Network admins hate stretching VLANs across data centers, we absolutely hate it. It causes potential instability on a inter-data center scope, destroys our isolated fault domains; something happens with VLAN X on site A, it also can take down site B (unless you take special precautions). I spent a few hours last week and the week before to help out customers that had that exact issue, which triggered this post.

The entire idea of stretching VLANs between data centers is about virtual machine mobility. You can do a failover between sites and don’t have to make adjustments to your applications (IP address changes and IP references). Most of the time VLAN stretching comes from the business RTO requirement and the fact that most (traditional) applications can’t execute a failover on the application layer, without changing their make-up.

With Network Virtualization (or network overlays in general), we can finally put an end to this. I’m a practical person, so I’m going to lay out an example using VMware NSX and a stretched vSphere cluster in the rest of this article (as that introduces some challenges). Of course you can use just VXLAN and solve it with manual configuration, but why take the hard way when you can take the NSX way. 😉

Stretching the Application Networks

Using VXLAN (link), you create a virtual (a.k.a. in software) network overlay on top of your physical network. The best part of the VXLAN technology, is that it can formulate layer-2 networks on top of a layer-3 networks. The applications think they are on a layer-2 network, but the real traffic being sent is going between ESXi hosts on a layer-3 basis.

nsx-vxlan-transport-network-different-subnets

Transport Network

NSX needs a VXLAN transport network to function. This network makes sure the application networks can reach each other. In the picture above, the IP addresses 192.168.0.10 and 192.168.1.20 are on the VXLAN transport network. The two hosts are on different subnets, so there’s a router involved to create connectivity. Here’s where you currently need a trick to get this configuration in a stretched cluster with NSX.

You’ve got two options to provide the ESXi hosts on the VXLAN transport netwerk with IP addresses; an IP Pool or DHCP. With an IP Pool you create an object inside NSX with a single gateway and a range of IP addresses, which you can only apply on the entire cluster, so no difference between datacenter A and datacenter B.

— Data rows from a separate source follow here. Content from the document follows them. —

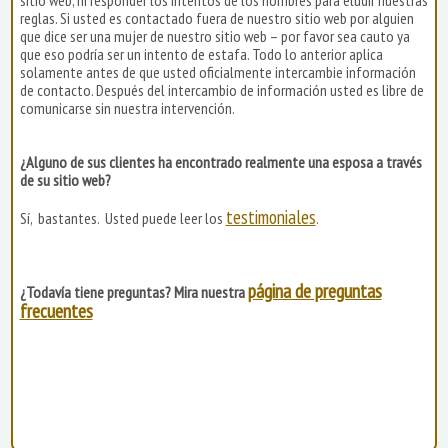
reglas. Si usted es contactado fuera de nuestro sitio web por alguien
que dice ser una mujer de nuestro sitio web – por favor sea cauto ya
que eso podría ser un intento de estafa. Todo lo anterior aplica
solamente antes de que usted oficialmente intercambie información
de contacto. Después del intercambio de información usted es libre de
comunicarse sin nuestra intervención.
¿Alguno de sus clientes ha encontrado realmente una esposa a través
de su sitio web?
testimoniales
Sí, bastantes. Usted puede leer los
.
página de preguntas
¿Todavía tiene preguntas? Mira nuestra
frecuentes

When using DHCP for the VXLAN transport network, you provide the cluster with a single VLAN ID and the ESXi hosts go out and do DHCP requests to get an IP address. The trick I was talking about involves using the same VLAN ID in both datacenters, but not stretching it. You then configure different DHCP servers per datacenter and have them lease out a different subnet for the transport VLAN.

That way you can get around the fact that you can only apply one IP Pool to a stretched cluster or apply 1 VLAN ID. No need to stretch the VXLAN transport network. 🙂

nsx-vxlan-transport-network-different-subnets-dhcp

vSphere HA Isolation Option

Now that you’ve split up the VXLAN transport network, there’s another thing you should be aware of. Inside a vSphere HA Cluster, there’s an advanced option called das.isolationaddress[…] which you can use to have an ESXi host determine whether it’s online or cut off from the network. It’s basically a ping to the gateway and if it (constantly) fails, the ESXi host goes into failover mode.

When virtualizing the network, all your production network traffic can/will go over the VXLAN transport network. It’d be good to have the ESXi hosts track the connectivity on that network and act appropriately when that network fails.

If you’re using the DHCP setup I described previously, the ESXi hosts have two different default gateways; one per datacenter. In order to properly monitor those default gateways in the vSphere HA cluster, you need to add two entries for the das.isolationaddress[…] setting with both default gateway IP addresses:

  • das.isolationaddress0 – 192.168.0.1
  • das.isolationaddress1 – 192.168.1.1

Other Networks

vMotion, Management, Storage (if you really want to) and Fault-Tolerance can work when routed over different networks. vMotion used to have the requirement to be on the same layer-2 network (same subnet), but that time has long gone. Considering you can have different host profiles (or manual configurations) per ESXi host in the same cluster; use different vmkernel ports in different VLANs per datacenter and keep the VLANs for those ports local.

Conclusion

Now if you’re a network person, you might say “well, what about tech like OTV?” – well, those technologies just solve a few symptoms of the problem, they don’t solve the problem itself. Plus you need to throw specific hardware at the solution, hairpin your traffic and you can’t solve it in a distributed, future-proof way.

There’s probably a few details that I haven’t covered (there are a few design guides for that), but the main take away should be; do yourself a favor and don’t stretch your VLANs but virtualize your network.